Gesine Lötzsch sagte dem Hamburger Abendblatt: „Es gibt große Schnittmengen.“ FDP-Chef Pinkwart lästert über Kraft (SPD) und Löhrmann (Grüne).
Düsseldorf/Hamburg. Noch steht die Minderheitsregierung Nordrhein-Westfalen nicht. Doch das Zünglein an der Waage für die rot-grüne Wackelkonstruktion um die Frontfrauen Hannelore Kraft (SPD) und Sylvia Löhrmann (Grüne) weist bereits den Weg: Die Linkspartei hat SPD und Grünen bei Landtagsabstimmungen schon eine Zustimmung in der Schul- und Umweltpolitik signalisiert.
In der Bildungspolitik gebe es große Schnittmengen, etwa beim gemeinsamen Lernen in der Schule und dem Ziel, Studiengebühren abzuschaffen, sagte die Linken-Bundesvorsitzende Gesine Lötzsch dem Hamburger Abendblatt. Auch bei Umwelt- und sozialen Themen gebe es Vorhaben, die SPD, Grüne und Linkspartei gemeinsam umsetzen könnten.
Lötzsch erneuerte ihre Bereitschaft, mit SPD und Grüne eine Koalition zu bilden. Die Minderheitsregierung könnte eine vertrauensbildende Maßnahme auf dem Weg dahin sein, sagte sie. Lötzsch wollte sich nicht festlegen, ob die elf Abgeordneten ihrer Partei die SPD-Landesvorsitzende Hannelore Kraft zur Ministerpräsidenten wählen werden. Darüber würden sie und der Ko-Vorsitzende Klaus Ernst in der kommenden Woche mit der Fraktion in Düsseldorf beraten.
Unterdessen hat der nordrhein-westfälische FDP-Chef Andreas Pinkwart dem Vorwurf widersprochen, er habe die schwarz-gelbe Koalition im Land aufgekündigt. In Nordrhein-Westfalen gebe es eine geschäftsführende Landesregierung aus CDU und Liberalen, und diese wolle ihre gute Arbeit dort auch fortsetzen, sagte er im Deutschlandradio Kultur. Es sei offensichtlich, dass SPD-Landeschefin Hannelore Kraft ein Argument habe suchen müssen, um ihre überraschende Kehrtwende zur Bildung einer Minderheitsregierung begründen zu können.

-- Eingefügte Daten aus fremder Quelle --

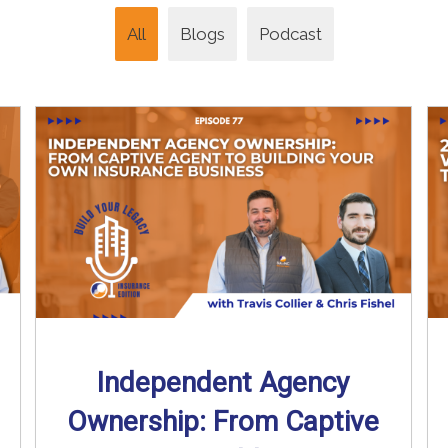
All
Blogs
Podcast
Independent Agency
Ownership: From Captive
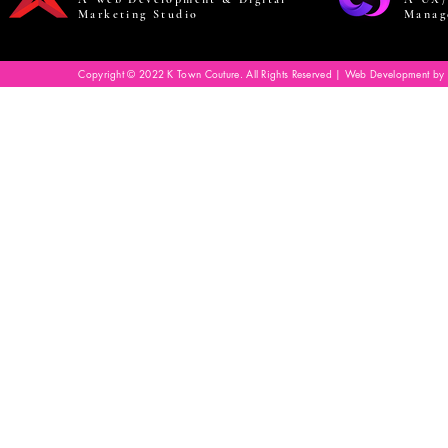
Marketing Studio
Manag
Copyright © 2022 K Town Couture. All Rights Reserved | Web Development by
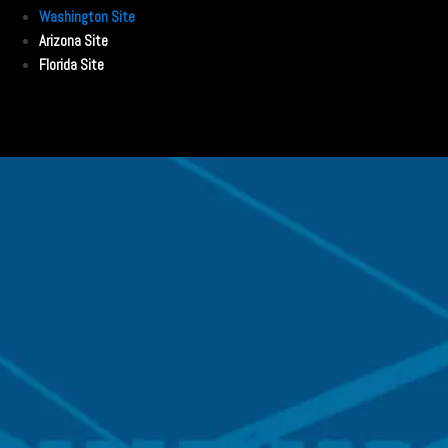
Washington Site
Arizona Site
Florida Site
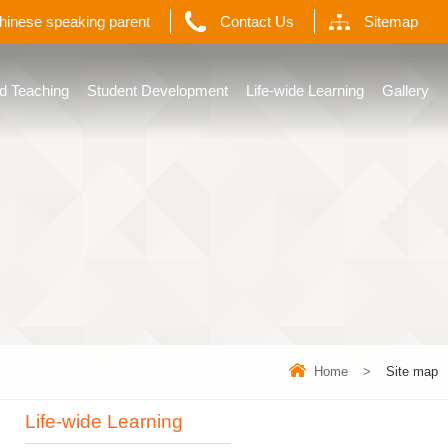
Chinese speaking parent
Contact Us
Sitemap
d Teaching
Student Development
Life-wide Learning
Gallery
Home
>
Site map
Life-wide Learning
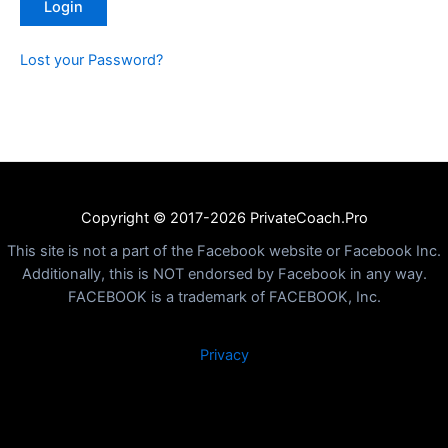
Lost your Password?
Copyright © 2017-2026 PrivateCoach.Pro
This site is not a part of the Facebook website or Facebook Inc.
Additionally, this is NOT endorsed by Facebook in any way.
FACEBOOK is a trademark of FACEBOOK, Inc.
Privacy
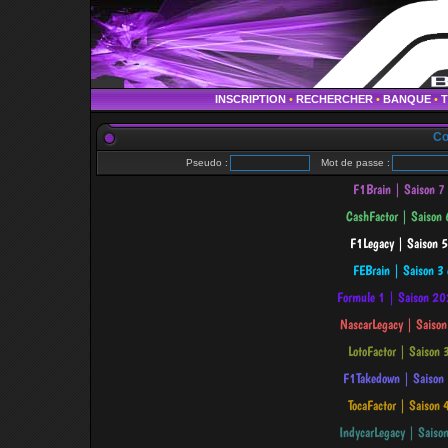
INSCRIPTION
•
RECHERCHER
•
BANQUE
•
Co
Pseudo :
Mot de passe :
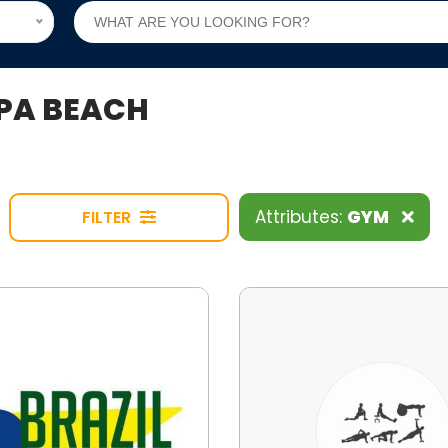
IPA BEACH
Attributes:
GYM
FILTER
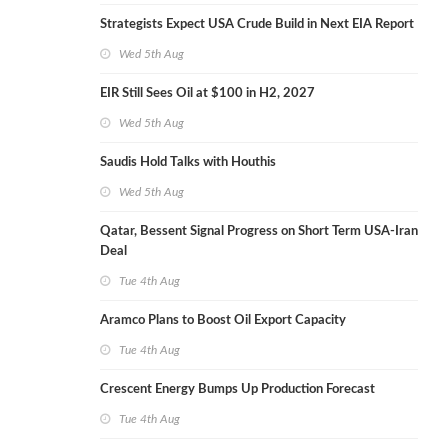
Strategists Expect USA Crude Build in Next EIA Report
Wed 5th Aug
EIR Still Sees Oil at $100 in H2, 2027
Wed 5th Aug
Saudis Hold Talks with Houthis
Wed 5th Aug
Qatar, Bessent Signal Progress on Short Term USA-Iran
Deal
Tue 4th Aug
Aramco Plans to Boost Oil Export Capacity
Tue 4th Aug
Crescent Energy Bumps Up Production Forecast
Tue 4th Aug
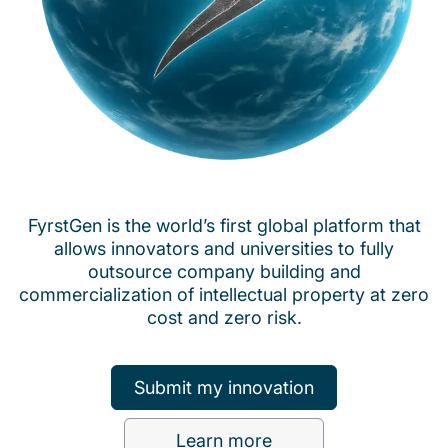
FyrstGen is the world’s first global platform that
allows innovators and universities to fully
outsource company building and
commercialization of intellectual property at zero
cost and zero risk.
Submit my innovation
Learn more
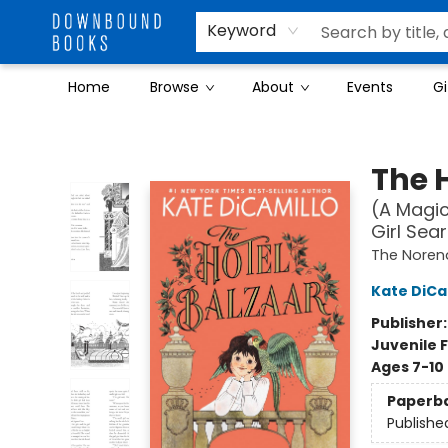
Keyword
Home
Browse
About
Events
Gi
Downbound Books
The 
(A Magic
Girl Sea
The Noren
Kate DiCa
Publisher
Juvenile F
Ages 7-10
Paperb
Publishe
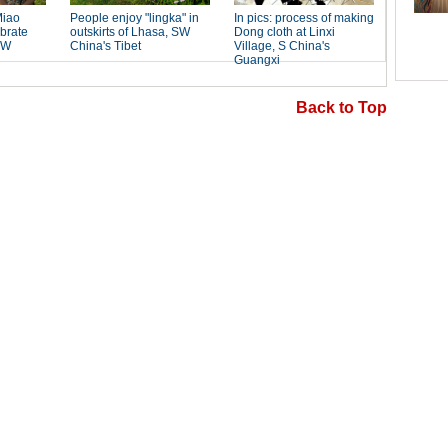
Back to Top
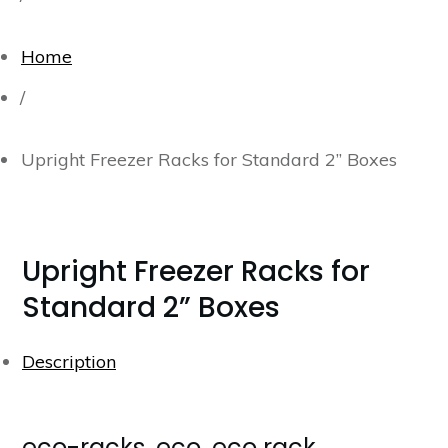
Home
/
Upright Freezer Racks for Standard 2” Boxes
Upright Freezer Racks for
Standard 2” Boxes
Description
eco-racks, eco, eco rack,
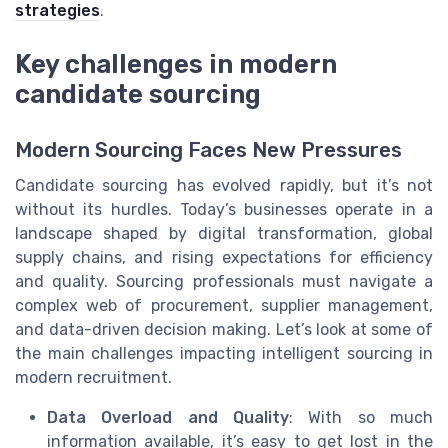
strategies
.
Key challenges in modern
candidate sourcing
Modern Sourcing Faces New Pressures
Candidate sourcing has evolved rapidly, but it’s not
without its hurdles. Today’s businesses operate in a
landscape shaped by digital transformation, global
supply chains, and rising expectations for efficiency
and quality. Sourcing professionals must navigate a
complex web of procurement, supplier management,
and data-driven decision making. Let’s look at some of
the main challenges impacting intelligent sourcing in
modern recruitment.
Data Overload and Quality
: With so much
information available, it’s easy to get lost in the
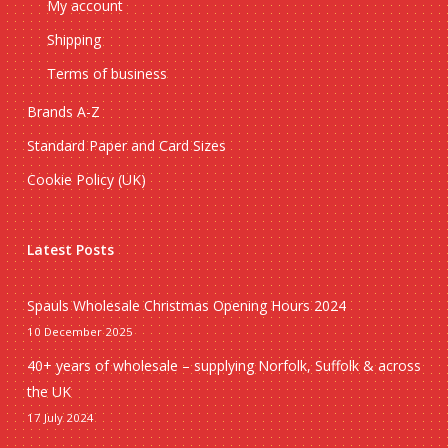
My account
Shipping
Terms of business
Brands A-Z
Standard Paper and Card Sizes
Cookie Policy (UK)
Latest Posts
Spauls Wholesale Christmas Opening Hours 2024
10 December 2025
40+ years of wholesale – supplying Norfolk, Suffolk & across
the UK
17 July 2024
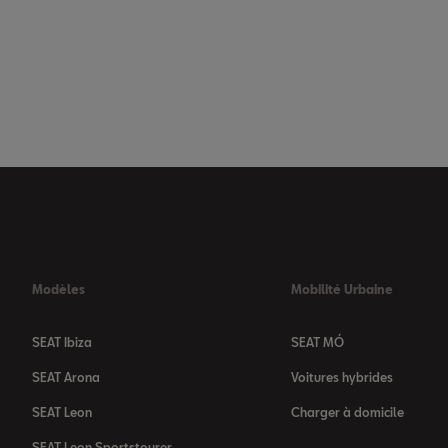
Modèles
Mobilité Urbaine
SEAT Ibiza
SEAT MÓ
SEAT Arona
Voitures hybrides
SEAT Leon
Charger à domicile
SEAT Leon Sportstourer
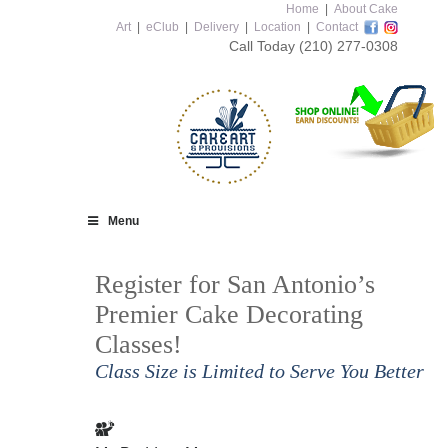
Home
|
About Cake
Art
|
eClub
|
Delivery
|
Location
|
Contact
Call Today
(210) 277-0308
Menu
Register for San Antonio’s
Premier Cake Decorating
Classes!
Class Size is Limited to Serve You Better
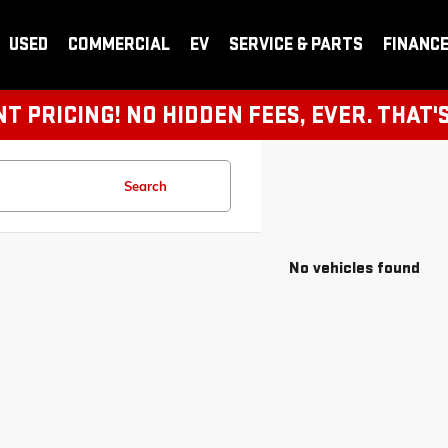
USED
COMMERCIAL
EV
SERVICE & PARTS
FINANC
 PRICING! NO HIDDEN FEES, EVER. THAT'
Search
No vehicles found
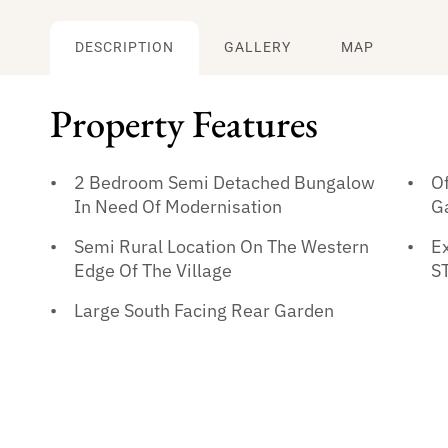
DESCRIPTION
GALLERY
MAP
Property Features
2 Bedroom Semi Detached Bungalow
O
In Need Of Modernisation
G
Semi Rural Location On The Western
Ex
Edge Of The Village
S
Large South Facing Rear Garden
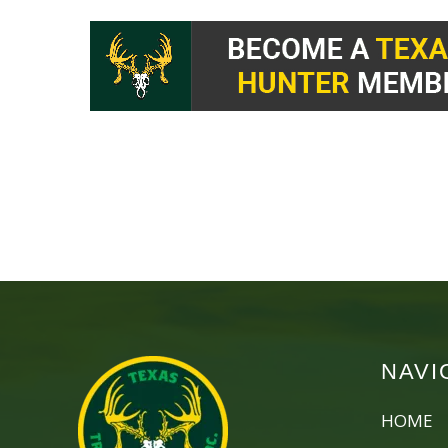
NAVI
HOME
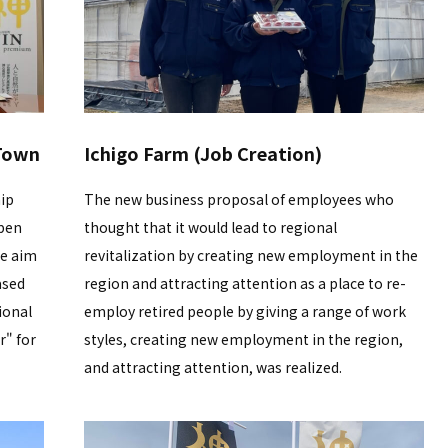
 Town
Ichigo Farm (Job Creation)
ip
The new business proposal of employees who
pen
thought that it would lead to regional
We aim
revitalization by creating new employment in the
ased
region and attracting attention as a place to re-
ional
employ retired people by giving a range of work
r" for
styles, creating new employment in the region,
and attracting attention, was realized.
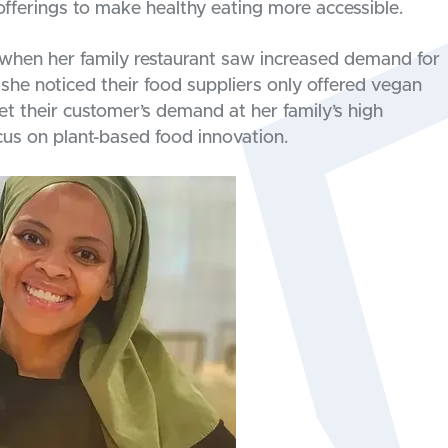
ferings to make healthy eating more accessible.
 when her family restaurant saw increased demand for
she noticed their food suppliers only offered vegan
 their customer’s demand at her family’s high
cus on plant-based food innovation.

„Jetzt bewahrheitet sich unsere Befürchtung, die wir schon zu Beginn hatten, dass Rot-Grün gar keine ernsthaften Gespräche mit der FDP oder die SPD mit der CDU suchen wollten, sondern von vornherein wohl mit ins Kalkül gezogen hatten, eine Minderheitsregierung mit Unterstützung der Linken in Nordrhein-Westfalen durchzusetzen“, sagte Pinkwart. Dies sei „für Nordrhein-Westfalen die denkbar schlechteste Variante, die es nur geben kann“.
Die Fraktionschefin der Grünen in Nordrhein-Westfalen, Sylvia Löhrmann, setzt auf wechselnde Mehrheiten. Sicherlich werde es bei einigen Themen Zustimmung aus Reihen der Linkspartei geben, sagte sie im Deutschlandfunk. Man werbe aber auch um Stimmen von CDU und FDP.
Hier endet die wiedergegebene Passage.